# Fuzz control on the Pacifier?



## bifurcation (Dec 4, 2019)

Since the Punkifier/Pacifier is basically a blend of a full-on fuzz with an overdrive, is there an easy way to throw on an extra pot to control the fuzz?


----------



## DGWVI (Dec 4, 2019)

You could place a voltage divider between the connection of C3 and the buffer, Big Muff Style. Or, replace R6 with a pot wired as a variable resistor


----------



## Chuck D. Bones (Dec 4, 2019)

The pot between C3 and IC1.1 that DGWVI suggests will work well.  Like a BMP, you'll want a resistor at the bottom end of the pot to make the bottom end of the adjustment range useful. If you return the bottom end of the pot to GND, it will be scratchy like the Fuzz pot on a Fuzz Face.  If you return the bottom end to VREF, then it won't scratch.  Not a big deal either way.

I wouldn't put a pot in place of R6, it will mess up Q1's biasing.

If you want to reduce Q1's gain, then put a pot in series with Q1's emitter.  I'd start with C1K, wired so that you get zero resistance at full CW.  It will be scratchy, but that's not really a big deal.  You could do the same thing with Q2, but I'd try Q1 first.


----------



## eh là bas ma (Oct 25, 2021)

Hello,

This mod can be interesting...

I would like to try to add a pot between C3 and IC1.1, as suggested.

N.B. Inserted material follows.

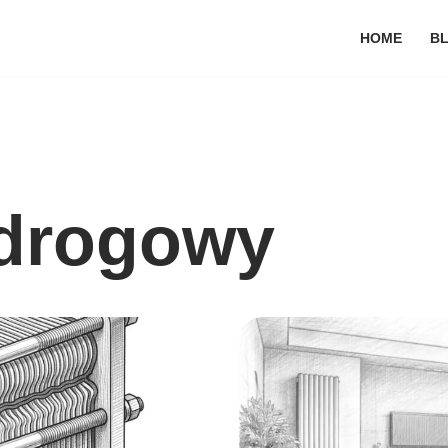
HOME
B
jdrogowy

What values can I try for the pot and the resistor ?


----------



## Chuck D. Bones (Oct 25, 2021)

Try B10K.  Pin 3 to IC1-1, pin 2 to C3, pin 1 to 470Ω and the other end of the 470Ω to Vref.

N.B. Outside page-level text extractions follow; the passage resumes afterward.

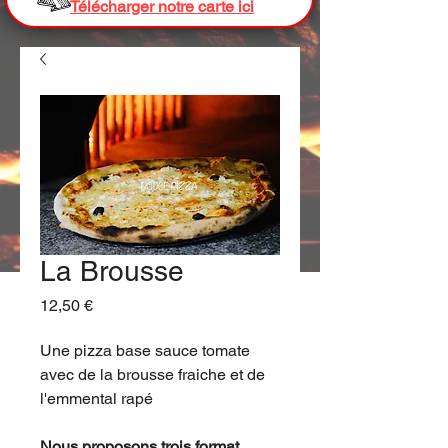
Télécharger notre carte ici
La Brousse
Prix
12,50 €
Une pizza base sauce tomate
avec de la brousse fraiche et de
l'emmental rapé
Nous proposons trois format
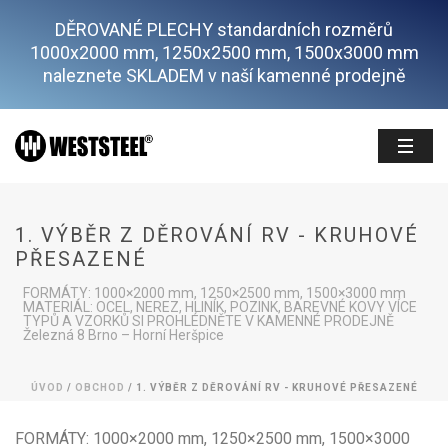
DĚROVANÉ PLECHY standardních rozměrů
1000x2000 mm, 1250x2500 mm, 1500x3000 mm
naleznete SKLADEM v naší kamenné prodejně
1. VÝBĚR Z DĚROVÁNÍ RV - KRUHOVÉ
PŘESAZENÉ
FORMÁTY: 1000×2000 mm, 1250×2500 mm, 1500×3000 mm
MATERIÁL: OCEL, NEREZ, HLINÍK, POZINK, BAREVNÉ KOVY VÍCE
TYPŮ A VZORKŮ SI PROHLÉDNĚTE V KAMENNÉ PRODEJNĚ
Železná 8 Brno – Horní Heršpice
ÚVOD
/
OBCHOD
/
1. VÝBĚR Z DĚROVÁNÍ RV - KRUHOVÉ PŘESAZENÉ
FORMÁTY: 1000×2000 mm, 1250×2500 mm, 1500×3000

Or put a C5K between Q1-E and GND.  Pin 3 to Q1-E, pins 1 & 2 to GND.

I have not tried these mods, but I think they will work and maybe even do something sonically useful.


----------



## eh là bas ma (Dec 9, 2021)

It took me some time, but i am finally trying the B10K mod. I only have B25K right now so I am using it. 

For the C3 wire, i soldered it on the pad that isn't connected to R3 (schematics side "1").

So far I only have a leaking sound much like the fuzz factory. The whistling pitch change through the B25k rotation. At some positions there isn't any signal at all. I noticed the pot is microphonic (i don't know if it's the right word, there is a subtle noise when i touch it).

I wonder if I should unsolder a leg of some component like R22 or C3 ?
I just soldered the pot's wires on the suggested locations directly without any change. 

I should mention that i have 2n2369 at Q1 and Q2 instead of 2n5088.


----------



## Chuck D. Bones (Dec 10, 2021)

You have to disconnect C3 from IC1-1.  Is the bottom end of the pot connected to Vref?


----------



## eh là bas ma (Dec 10, 2021)

Thank you very much !

Now it's working perfectly. I made a mistake on C3 (I was on C7). I can feel a variation in the fuzz texture as i turn the pot.

 It's quite subtle but I can really hear a difference CW and CCW. I am not sure that it sounds very differently from turning the OD/Fuzz blend pot, though.   I need more tests.

 What are we doing here ? Is the extra pot biasing Q1 ? Like a battery starvation effect ? It sounds a lot like that.

I will play a few hours. Then, I will try the C5K mod to compare...


----------



## Chuck D. Bones (Dec 11, 2021)

Putting a pot in series with Q1's emitter (you have to lift the Q1-E lead off of the board) affects the bias a little bit but mostly it lowers Q1's gain.  Use C1K wired so you get minimum resistance at full CW. C5K will probably be too touchy at the CW end.  This pot will scratch when turned, that's normal.


----------